3. Il appartient au juge des référés, saisi d'une demande de suspension d'une décision refusant la délivrance d'un titre de séjour, d'apprécier et de motiver l'urgence compte tenu de l'incidence immédiate du refus de titre de séjour sur la situation concrète de l'intéressé. Cette condition d'urgence est en principe constatée dans le cas d'un refus de renouvellement du titre de séjour, comme d'ailleurs d'un retrait de celui-ci. Dans les autres cas, il appartient au requérant d'établir la réalité de circonstances particulières qui justifient que la condition d'urgence soit regardée comme remplie.

4. La décision litigieuse porte refus de renouvellement du titre de séjour de M. B. Cependant, il apparaît que le préfet de l'Isère a accordé un rendez-vous au requérant afin de délivrer un récépissé de demande de titre de séjour et il résulte des observations à l'audience que le récépissé lui a effectivement été délivré le 8 novembre 2024. Ainsi, cette circonstance est de nature à faire échec, à la date de la présente ordonnance, à la présomption d'urgence dont peut bénéficier le requérant de sorte que l'une des conditions mises à l'application de l'article L. 521-1 du code de justice administrative n'est pas remplie.

5. Il résulte de ce qui précède qu'il y a lieu de rejeter les conclusions aux fins de suspension de la requête de M. B y compris les conclusions d'injonction et celles présentées sur le fondement de l'article 37 de la loi du 10 juillet 1991.

O R D O N N E :

Article 1er :M. B est admis provisoirement à l'aide juridictionnelle.

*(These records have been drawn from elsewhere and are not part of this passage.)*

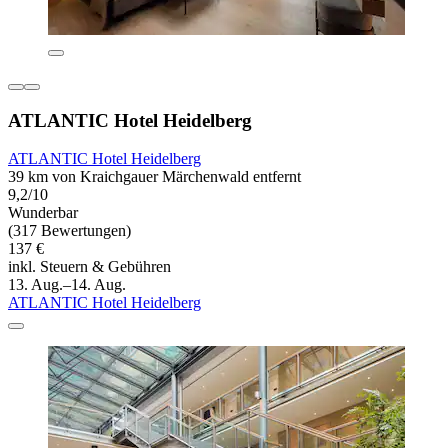
ATLANTIC Hotel Heidelberg
ATLANTIC Hotel Heidelberg
39 km von Kraichgauer Märchenwald entfernt
9,2/10
Wunderbar
(317 Bewertungen)
137 €
inkl. Steuern & Gebühren
13. Aug.–14. Aug.
ATLANTIC Hotel Heidelberg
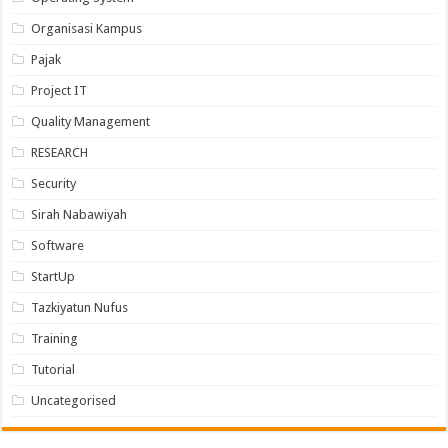
Organisasi Kampus
Pajak
Project IT
Quality Management
RESEARCH
Security
Sirah Nabawiyah
Software
StartUp
Tazkiyatun Nufus
Training
Tutorial
Uncategorised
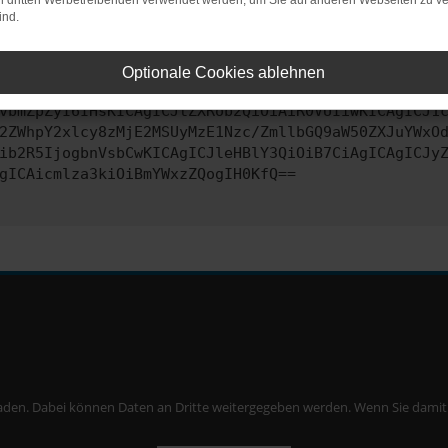
on dritten Werbetreibenden verwendet werden, um Sie auf anderen Webseiten zu ve
ind.
ontaktiere uns bitte. Wir werden versuchen, das Problem zu behe
Optionale Cookies ablehnen
vbmZpZyI6IHsKICAgICJtZXRob2QiOiAiR0VUIiwKICAgICJ1
2ZWhpY2xlcy8zMjE2MSUyMzE1Nzc/ZmllbGQ9aW50ZXJuYWxO
ib2R5IjogbnVsbCwKICAgICJleHBlY3QiOiB7CiAgICAgICJy
gICAicmlza3kiOiBmYWxzZQogIH0KfQ==
aden. Dabei können Daten an Dritte weitergegeben werden. Wenn Sie damit ei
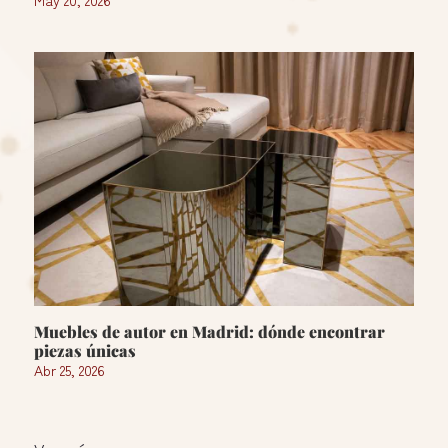
Muebles de autor en Madrid: dónde encontrar
piezas únicas
Abr 25, 2026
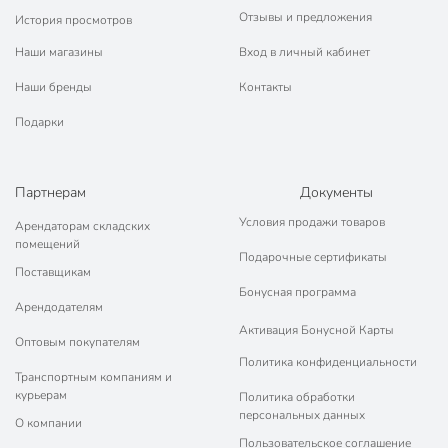
Отзывы и предложения
История просмотров
Резинка
с резинкой
Наши магазины
Вход в личный кабинет
Вид
спортивный
Наши бренды
Контакты
Количество пар
1 пара
Подарки
Узор
полоска
Высота носков
средний
Партнерам
Документы
Артикул производителя
Д5601
Условия продажи товаров
Арендаторам складских
помещений
Вес в упаковке
25 г
Подарочные сертификаты
Поставщикам
Габариты упаковки
2 x 8 x 24 см
Бонусная программа
Арендодателям
Активация Бонусной Карты
Оптовым покупателям
Политика конфиденциальности
Транспортным компаниям и
курьерам
Политика обработки
персональных данных
О компании
Пользовательское соглашение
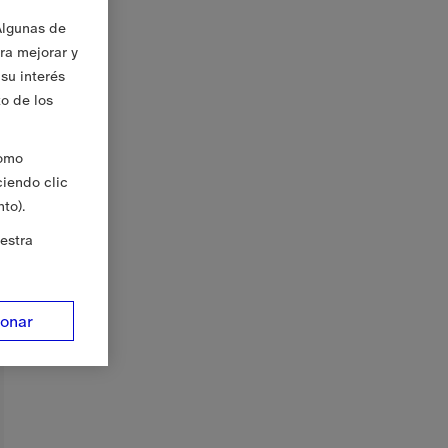
Algunas de
ara mejorar y
su interés
to de los
Como
ciendo clic
to).
estra
ionar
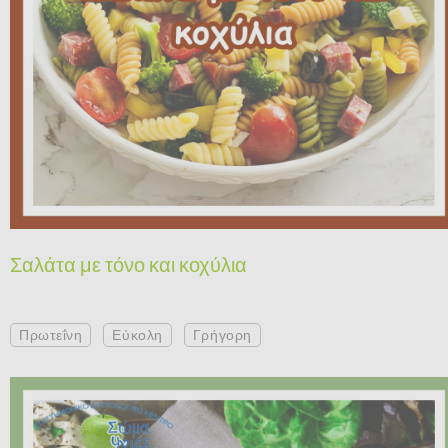
Σαλάτα με τόνο και κοχύλια
Πρωτεΐνη
Εύκολη
Γρήγορη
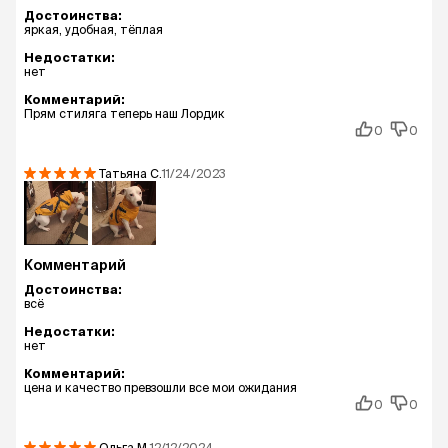
Достоинства:
яркая, удобная, тёплая
Недостатки:
нет
Комментарий:
Прям стиляга теперь наш Лордик
0
0
Татьяна
С.
11/24/2023
Комментарий
Достоинства:
всё
Недостатки:
нет
Комментарий:
цена и качество превзошли все мои ожидания
0
0
Ольга
М.
12/12/2024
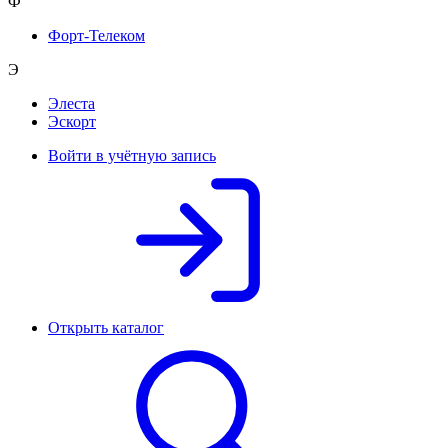
Ф
Форт-Телеком
Э
Элеста
Эскорт
Войти в учётную запись
Открыть каталог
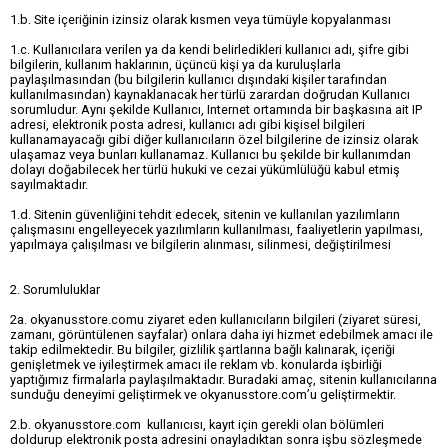
1.b. Site içeriğinin izinsiz olarak kısmen veya tümüyle kopyalanması
1.c. Kullanıcılara verilen ya da kendi belirledikleri kullanıcı adı, şifre gibi
bilgilerin, kullanım haklarının, üçüncü kişi ya da kuruluşlarla
paylaşılmasından (bu bilgilerin kullanıcı dışındaki kişiler tarafından
kullanılmasından) kaynaklanacak her türlü zarardan doğrudan Kullanıcı
sorumludur. Aynı şekilde Kullanıcı, Internet ortamında bir başkasına ait IP
adresi, elektronik posta adresi, kullanıcı adı gibi kişisel bilgileri
kullanamayacağı gibi diğer kullanıcıların özel bilgilerine de izinsiz olarak
ulaşamaz veya bunları kullanamaz. Kullanıcı bu şekilde bir kullanımdan
dolayı doğabilecek her türlü hukuki ve cezai yükümlülüğü kabul etmiş
sayılmaktadır.
1.d. Sitenin güvenliğini tehdit edecek, sitenin ve kullanılan yazılımların
çalışmasını engelleyecek yazılımların kullanılması, faaliyetlerin yapılması,
yapılmaya çalışılması ve bilgilerin alınması, silinmesi, değiştirilmesi
2. Sorumluluklar
2a. okyanusstore.comu ziyaret eden kullanıcıların bilgileri (ziyaret süresi,
zamanı, görüntülenen sayfalar) onlara daha iyi hizmet edebilmek amacı ile
takip edilmektedir. Bu bilgiler, gizlilik şartlarına bağlı kalınarak, içeriği
genişletmek ve iyileştirmek amacı ile reklam vb. konularda işbirliği
yaptığımız firmalarla paylaşılmaktadır. Buradaki amaç, sitenin kullanıcılarına
sunduğu deneyimi geliştirmek ve okyanusstore.com’u geliştirmektir.
2.b. okyanusstore.com kullanıcısı, kayıt için gerekli olan bölümleri
doldurup elektronik posta adresini onayladıktan sonra işbu sözleşmede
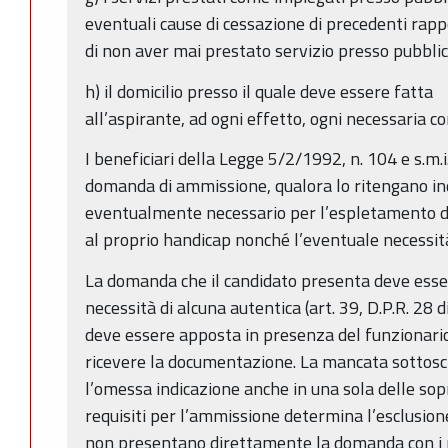
eventuali cause di cessazione di precedenti rapp
di non aver mai prestato servizio presso pubbli
h) il domicilio presso il quale deve essere fatta
all’aspirante, ad ogni effetto, ogni necessaria c
I beneficiari della Legge 5/2/1992, n. 104 e s.m.i
domanda di ammissione, qualora lo ritengano indi
eventualmente necessario per l’espletamento de
al proprio handicap nonché l’eventuale necessità
La domanda che il candidato presenta deve esse
necessità di alcuna autentica (art. 39, D.P.R. 28
deve essere apposta in presenza del funzionar
ricevere la documentazione. La mancata sottosc
l’omessa indicazione anche in una sola delle sopr
requisiti per l’ammissione determina l’esclusione
non presentano direttamente la domanda con i r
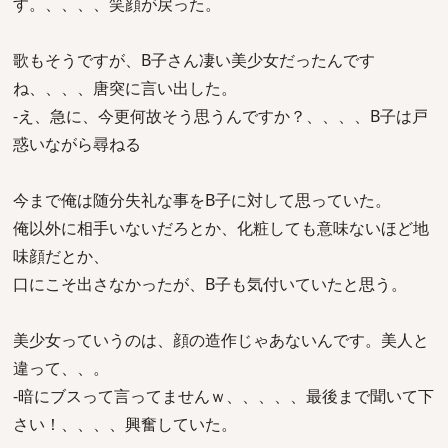
す。、、、、笑顔が戻った。
歌もそうですが、B子さん凄い美少女だったんです
ね、、、、唐突に言い出した。
-え、急に、今更何故そう思うんですか？、、、、B子は戸
惑いながら尋ねる
今まで俺は随分失礼な事をB子に対して思っていた。
俺以外に相手いないだろとか、化粧しても意味ないほど地
味顔だとか、
口にこそ出さなかったが、B子も気付いていたと思う。
美少女っていうのは、顔の造作じゃあないんです。美人と
違って、、。
-暗にブスって言ってませんｗ、、、、、最後まで聞いて下
さい！、、、、興奮していた。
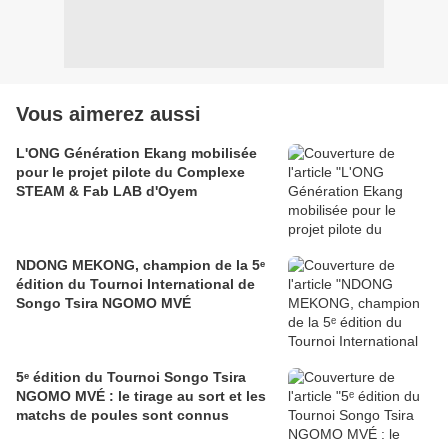
Vous aimerez aussi
L'ONG Génération Ekang mobilisée
pour le projet pilote du Complexe
STEAM & Fab LAB d'Oyem
NDONG MEKONG, champion de la 5ᵉ
édition du Tournoi International de
Songo Tsira NGOMO MVÉ
5ᵉ édition du Tournoi Songo Tsira
NGOMO MVÉ : le tirage au sort et les
matchs de poules sont connus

Article 2 :La requête visée est rejetée.

Article 3 :La présente ordonnance sera notifiée à M. B, à Me Schurmann et au ministre de l'intérieur.

Copie en sera adressée au préfet de l'Isère.

Rendu public par mise à disposition au greffe le 15 novembre 2024.

Le juge des référés,

J. A

Le greffier,

G. Morand

La République mande et ordonne au ministre de l'intérieur en ce qui le concerne ou à tous commissaires de justice à ce requis en ce qui concerne les voies de droit commun, contre les parties privées, de pourvoir à l'exécution de la présente décision.